PROVIDED DATA ->
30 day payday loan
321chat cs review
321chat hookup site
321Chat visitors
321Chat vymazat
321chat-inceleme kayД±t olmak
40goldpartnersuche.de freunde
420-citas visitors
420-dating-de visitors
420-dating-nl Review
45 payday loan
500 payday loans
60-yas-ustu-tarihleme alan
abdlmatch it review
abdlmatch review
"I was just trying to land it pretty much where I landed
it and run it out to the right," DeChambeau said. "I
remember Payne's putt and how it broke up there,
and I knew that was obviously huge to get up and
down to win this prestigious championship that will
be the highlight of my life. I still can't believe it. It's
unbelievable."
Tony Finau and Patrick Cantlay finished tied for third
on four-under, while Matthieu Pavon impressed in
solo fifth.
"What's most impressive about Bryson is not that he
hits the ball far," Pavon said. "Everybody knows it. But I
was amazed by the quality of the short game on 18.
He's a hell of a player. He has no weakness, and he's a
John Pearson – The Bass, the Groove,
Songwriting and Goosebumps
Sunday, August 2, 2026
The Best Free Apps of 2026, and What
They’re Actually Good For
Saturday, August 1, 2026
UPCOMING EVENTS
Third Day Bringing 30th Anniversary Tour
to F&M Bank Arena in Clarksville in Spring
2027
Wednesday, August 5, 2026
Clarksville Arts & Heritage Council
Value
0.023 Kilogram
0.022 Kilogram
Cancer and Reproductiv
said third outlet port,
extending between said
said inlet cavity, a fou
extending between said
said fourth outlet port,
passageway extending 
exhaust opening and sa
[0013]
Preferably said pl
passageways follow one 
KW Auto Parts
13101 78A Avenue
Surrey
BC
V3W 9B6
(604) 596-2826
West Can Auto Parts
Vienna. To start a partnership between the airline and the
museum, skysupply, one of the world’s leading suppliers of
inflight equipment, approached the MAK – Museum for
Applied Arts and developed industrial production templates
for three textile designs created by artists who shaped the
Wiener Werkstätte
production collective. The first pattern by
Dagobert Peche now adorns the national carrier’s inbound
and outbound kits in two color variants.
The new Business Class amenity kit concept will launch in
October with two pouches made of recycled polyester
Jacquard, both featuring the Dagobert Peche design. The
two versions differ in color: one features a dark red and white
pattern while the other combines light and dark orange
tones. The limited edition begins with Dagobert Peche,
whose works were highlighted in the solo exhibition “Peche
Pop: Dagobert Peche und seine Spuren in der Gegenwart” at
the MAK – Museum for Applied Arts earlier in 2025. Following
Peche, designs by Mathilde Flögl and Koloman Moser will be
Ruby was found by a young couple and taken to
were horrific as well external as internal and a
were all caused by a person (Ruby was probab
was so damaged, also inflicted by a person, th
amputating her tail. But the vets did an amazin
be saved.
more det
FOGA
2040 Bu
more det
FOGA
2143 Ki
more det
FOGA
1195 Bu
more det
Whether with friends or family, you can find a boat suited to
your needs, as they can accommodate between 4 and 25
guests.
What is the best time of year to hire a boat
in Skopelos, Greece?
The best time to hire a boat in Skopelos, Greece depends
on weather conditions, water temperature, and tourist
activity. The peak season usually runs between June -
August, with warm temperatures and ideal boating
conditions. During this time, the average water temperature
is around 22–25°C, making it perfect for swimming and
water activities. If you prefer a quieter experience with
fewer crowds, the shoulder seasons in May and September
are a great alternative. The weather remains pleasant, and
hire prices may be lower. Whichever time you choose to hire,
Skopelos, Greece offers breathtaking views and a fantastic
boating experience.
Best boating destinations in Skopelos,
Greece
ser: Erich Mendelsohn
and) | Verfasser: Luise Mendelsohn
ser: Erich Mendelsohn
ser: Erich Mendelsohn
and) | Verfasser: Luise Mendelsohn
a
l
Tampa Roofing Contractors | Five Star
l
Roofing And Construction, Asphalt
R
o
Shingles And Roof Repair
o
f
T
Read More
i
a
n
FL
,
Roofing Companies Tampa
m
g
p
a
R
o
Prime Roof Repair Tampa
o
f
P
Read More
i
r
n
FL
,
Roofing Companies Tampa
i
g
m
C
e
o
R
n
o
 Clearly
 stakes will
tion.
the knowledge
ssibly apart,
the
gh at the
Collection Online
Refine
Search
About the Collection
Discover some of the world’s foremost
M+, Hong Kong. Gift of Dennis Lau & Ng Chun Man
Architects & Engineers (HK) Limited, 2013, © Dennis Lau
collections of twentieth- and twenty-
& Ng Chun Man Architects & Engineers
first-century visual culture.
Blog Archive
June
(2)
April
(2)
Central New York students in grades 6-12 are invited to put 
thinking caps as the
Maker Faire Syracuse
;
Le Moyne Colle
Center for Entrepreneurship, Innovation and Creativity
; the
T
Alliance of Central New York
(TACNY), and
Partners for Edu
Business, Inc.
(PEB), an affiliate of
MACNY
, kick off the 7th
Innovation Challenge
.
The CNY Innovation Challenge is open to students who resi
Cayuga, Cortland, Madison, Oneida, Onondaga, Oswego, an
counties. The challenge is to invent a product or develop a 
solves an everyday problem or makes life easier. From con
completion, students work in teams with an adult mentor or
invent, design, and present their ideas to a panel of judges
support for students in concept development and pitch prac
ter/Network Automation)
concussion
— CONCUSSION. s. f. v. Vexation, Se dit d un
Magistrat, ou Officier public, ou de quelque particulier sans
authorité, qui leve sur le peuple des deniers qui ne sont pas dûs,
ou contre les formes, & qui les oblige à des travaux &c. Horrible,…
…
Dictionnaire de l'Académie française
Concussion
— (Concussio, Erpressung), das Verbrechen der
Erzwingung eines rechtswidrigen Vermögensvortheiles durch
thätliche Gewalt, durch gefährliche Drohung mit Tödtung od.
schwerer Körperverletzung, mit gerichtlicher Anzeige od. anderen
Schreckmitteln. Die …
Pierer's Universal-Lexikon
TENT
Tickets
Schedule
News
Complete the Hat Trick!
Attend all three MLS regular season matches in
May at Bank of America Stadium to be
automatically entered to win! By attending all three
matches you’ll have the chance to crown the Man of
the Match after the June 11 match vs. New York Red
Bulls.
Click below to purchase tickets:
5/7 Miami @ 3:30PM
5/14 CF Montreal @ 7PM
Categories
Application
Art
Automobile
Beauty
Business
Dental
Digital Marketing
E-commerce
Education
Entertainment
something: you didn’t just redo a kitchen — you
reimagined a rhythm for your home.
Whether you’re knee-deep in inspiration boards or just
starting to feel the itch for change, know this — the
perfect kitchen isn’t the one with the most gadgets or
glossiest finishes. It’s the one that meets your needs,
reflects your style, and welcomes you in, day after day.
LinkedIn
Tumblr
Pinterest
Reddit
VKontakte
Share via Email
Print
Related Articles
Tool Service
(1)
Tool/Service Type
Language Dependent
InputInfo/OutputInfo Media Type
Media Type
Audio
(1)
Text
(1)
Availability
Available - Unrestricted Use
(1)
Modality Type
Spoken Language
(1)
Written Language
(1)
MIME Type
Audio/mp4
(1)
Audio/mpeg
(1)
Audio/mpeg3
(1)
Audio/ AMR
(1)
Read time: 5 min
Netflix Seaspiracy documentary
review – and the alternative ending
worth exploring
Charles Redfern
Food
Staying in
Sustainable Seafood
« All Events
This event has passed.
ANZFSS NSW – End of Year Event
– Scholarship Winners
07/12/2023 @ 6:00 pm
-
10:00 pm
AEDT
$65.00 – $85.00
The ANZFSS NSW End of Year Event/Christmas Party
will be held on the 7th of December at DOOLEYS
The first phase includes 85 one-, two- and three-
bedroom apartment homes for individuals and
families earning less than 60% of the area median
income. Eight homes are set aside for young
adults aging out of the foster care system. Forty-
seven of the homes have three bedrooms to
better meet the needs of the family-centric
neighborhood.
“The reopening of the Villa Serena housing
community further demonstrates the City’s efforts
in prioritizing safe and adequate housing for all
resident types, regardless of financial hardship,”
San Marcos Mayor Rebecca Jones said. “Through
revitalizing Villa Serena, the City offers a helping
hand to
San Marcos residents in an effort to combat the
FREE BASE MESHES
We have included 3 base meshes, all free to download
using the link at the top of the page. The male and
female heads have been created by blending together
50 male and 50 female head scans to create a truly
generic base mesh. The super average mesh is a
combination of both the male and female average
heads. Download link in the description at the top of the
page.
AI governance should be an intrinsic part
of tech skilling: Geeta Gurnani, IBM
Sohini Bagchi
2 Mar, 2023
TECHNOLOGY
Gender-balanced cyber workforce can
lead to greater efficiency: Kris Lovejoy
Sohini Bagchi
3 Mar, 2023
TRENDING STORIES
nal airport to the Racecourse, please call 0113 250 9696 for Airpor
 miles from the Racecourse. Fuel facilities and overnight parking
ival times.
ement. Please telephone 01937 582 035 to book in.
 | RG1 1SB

WHAT THE TASK REQUIRES -> The lines to extract from the data above begin with the line containing "321chat hookup site" and end with the line containing "abdlmatch it review". Extract them exactly, including both.

EXERCISE RESULT ->
321chat hookup site
321Chat visitors
321Chat vymazat
321chat-inceleme kayД±t olmak
40goldpartnersuche.de freunde
420-citas visitors
420-dating-de visitors
420-dating-nl Review
45 payday loan
500 payday loans
60-yas-ustu-tarihleme alan
abdlmatch it review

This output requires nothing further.